#### Data for processing

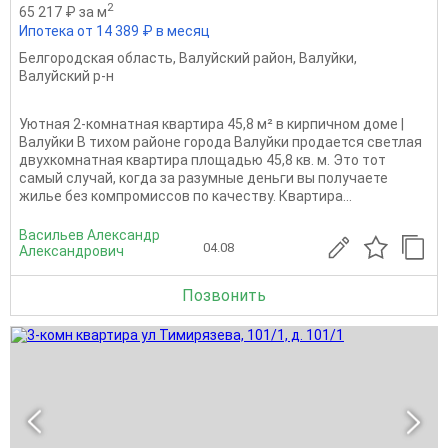
2
65 217 ₽ за м
Ипотека от 14 389 ₽ в месяц
Белгородская область
,
Валуйский район
,
Валуйки
,
Валуйский р-н
Уютная 2-комнатная квартира 45,8 м² в кирпичном доме |
Валуйки В тихом районе города Валуйки продается светлая
двухкомнатная квартира площадью 45,8 кв. м. Это тот
самый случай, когда за разумные деньги вы получаете
жилье без компромиссов по качеству. Квартира...
Васильев Александр
04.08
Александрович
Позвонить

########

Find and copy each line of the data where "Валуйки" is present.

Валуйки
Валуйки В тихом районе города Валуйки продается светлая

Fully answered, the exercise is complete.